Development of simulation models for transmission of Salmonid Rickettsial Septicaemia between salt water fish farms in Chile.

Abstract

This study aimed at estimating parameters representing between-farm transmission of Salmonid Rickettsial Septicaemia (SRS) in Chile, and developing and validating simulation models to predict weekly spread of SRS between farms in Los Lagos (Region 10), using InterSpread Plus. The model parameters were estimated by analyses of the historical SRS outbreak data. The models incorporated time and distance-dependent transmission kernels, representing the probabilities of waterborne spread of SRS between farms. Seven candidate transmission kernels were estimated, with varying maximum distance of between-farm SRS spread (15-60km). Farms were categorized by size (small; medium; large) and species (Coho salmon; Atlantic salmon; rainbow trout). The time that it took a farm to recover from infection was parameterized to be shortest for small Coho farms (median: 7weeks), followed by medium and large Coho farms (median: 25weeks), Atlantic salmon farms (median: 42weeks, any size) and rainbow trout farms (median: 43weeks, any size). The relative infectiousness parameters of rainbow trout farms were 1.5-6.3 times that of Coho or Atlantic salmon, or those of large farms was 1.3-4.2 times that of small or medium farms. The models predicted SRS prevalence in Region 10 between 2013 and 2015 (79weeks) with 76.5%-93.0% overall accuracy.

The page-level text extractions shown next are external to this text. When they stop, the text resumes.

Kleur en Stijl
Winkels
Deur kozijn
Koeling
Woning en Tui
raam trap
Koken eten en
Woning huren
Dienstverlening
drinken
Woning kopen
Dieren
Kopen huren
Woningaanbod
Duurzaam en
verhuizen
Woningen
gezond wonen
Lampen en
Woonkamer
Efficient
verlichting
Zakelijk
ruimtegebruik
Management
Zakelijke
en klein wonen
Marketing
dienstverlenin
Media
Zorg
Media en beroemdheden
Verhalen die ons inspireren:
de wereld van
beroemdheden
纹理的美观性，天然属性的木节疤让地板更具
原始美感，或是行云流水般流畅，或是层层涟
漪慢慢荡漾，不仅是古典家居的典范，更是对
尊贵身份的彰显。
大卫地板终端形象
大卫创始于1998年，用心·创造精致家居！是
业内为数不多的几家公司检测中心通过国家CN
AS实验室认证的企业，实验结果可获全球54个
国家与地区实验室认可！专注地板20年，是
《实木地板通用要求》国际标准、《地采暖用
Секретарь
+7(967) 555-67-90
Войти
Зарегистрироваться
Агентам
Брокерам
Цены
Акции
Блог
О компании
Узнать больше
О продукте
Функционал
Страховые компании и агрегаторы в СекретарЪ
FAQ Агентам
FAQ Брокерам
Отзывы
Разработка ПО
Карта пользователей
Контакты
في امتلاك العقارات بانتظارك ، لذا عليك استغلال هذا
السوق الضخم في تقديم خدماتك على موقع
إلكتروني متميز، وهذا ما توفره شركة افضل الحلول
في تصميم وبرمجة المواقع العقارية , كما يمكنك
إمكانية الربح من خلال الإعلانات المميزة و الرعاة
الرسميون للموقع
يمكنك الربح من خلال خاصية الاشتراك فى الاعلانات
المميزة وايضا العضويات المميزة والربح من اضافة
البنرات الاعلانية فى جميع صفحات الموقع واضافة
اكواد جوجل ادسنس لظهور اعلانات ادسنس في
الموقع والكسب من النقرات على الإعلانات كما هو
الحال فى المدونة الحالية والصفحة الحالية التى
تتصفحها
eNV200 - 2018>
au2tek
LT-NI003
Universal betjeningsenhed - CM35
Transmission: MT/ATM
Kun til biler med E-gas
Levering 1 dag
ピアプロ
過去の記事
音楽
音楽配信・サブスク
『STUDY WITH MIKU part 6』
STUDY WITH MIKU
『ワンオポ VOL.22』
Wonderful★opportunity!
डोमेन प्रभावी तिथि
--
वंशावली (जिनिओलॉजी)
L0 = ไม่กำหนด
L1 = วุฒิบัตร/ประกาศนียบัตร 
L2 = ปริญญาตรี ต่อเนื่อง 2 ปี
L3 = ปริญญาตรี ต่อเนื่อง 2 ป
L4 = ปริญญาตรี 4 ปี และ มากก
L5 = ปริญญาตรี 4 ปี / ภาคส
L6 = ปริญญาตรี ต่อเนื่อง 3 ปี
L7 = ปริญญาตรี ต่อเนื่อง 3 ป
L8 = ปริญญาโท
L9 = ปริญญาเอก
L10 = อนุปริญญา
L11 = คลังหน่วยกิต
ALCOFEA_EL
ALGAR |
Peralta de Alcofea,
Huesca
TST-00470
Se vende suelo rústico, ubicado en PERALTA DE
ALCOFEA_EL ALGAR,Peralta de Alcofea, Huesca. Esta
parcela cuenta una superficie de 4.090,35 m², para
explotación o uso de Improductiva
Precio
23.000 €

The model with a transmission kernel of <20km (P20) achieved a maximum overall accuracy (93.0%). Within each neighbourhood, the accuracy of P20 varied between 32.4% and 88.1%; 13/20 neighbourhoods had a reasonable temporal agreement between the simulated and actual dynamics of SRS (within 5th-95th percentiles), but 5/20 neighbourhoods underestimated and 2/20 overestimated the SRS spread. The model could be used for evaluation of semi-global control policies in Region 10, while addition of other factors such as seasonality, ocean currents, and movement of infected fish may improve the model performance at a finer scale.